Next is the ADA. That’s the Americans with Disabilities Act, which is from 1990. That covers federal, state, and local jurisdictions, and it applies to a range of domains, including employment, public entities, telecommunications, and places of public accommodation. The Americans with Disabilities Amendments Act in 2008 broadened the definition of disability to actually make it more in line with Section 504.

Now, the ADA is interesting because the NAD, the National Association of the Deaf, sued Netflix successfully. And the argument was that the ADA would apply to Netflix because they have such a wide-ranging audience. Netflix argued that the ADA should not apply because, based on the way the law is written, really it should only apply to places of public accommodation, meaning physical places of public accommodation.

But the ruling was that that’s exactly what Netflix is. They are a place of public accommodation and therefore must be accessible to everyone. So they were forced to add captions to quite a bit of their content.

When it comes to reading into this a little bit more, it’s actually a bit difficult, because the explanation was left pretty vague as to what this means. But we can certainly assume that if Netflix is considered a place of public accommodation, that means that web entities that are heavy in content are probably going to start to be looked at in a similar vein. And the laws may start applying in ways that aren’t quite as literal as we may have expected.

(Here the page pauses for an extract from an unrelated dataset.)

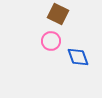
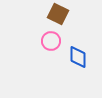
blue diamond: rotated 20 degrees clockwise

The 21st Century Video Communications and Accessibility Act was signed into law in October of 2010, and this law is often referred to as the CVAA. This law expands closed caption requirements from broadcast that we originally talked about, and it’s basically stating that all online video that previously aired on television must be accessible and closed captioned. And there’s a timeline based on the type of content that’s up online and the different milestones that have to be hit. So for example, if a show was on television and then is put up in its entirety online, it must have closed captions as of today. There are different rules for different types of content, such as archival programming or clips, and the timeline is different for each type of content.

So accessibility as a whole is actually a growing concern, which is pretty interesting in this case. So this is some data from the 2011 WHO Report on disability. And it states that more than a billion people in the world today have a disability of some sort. And nearly one in five Americans age 12 and older experience hearing loss severe enough to interfere with day-to-day communication, which is a much higher number than certainly I would expect.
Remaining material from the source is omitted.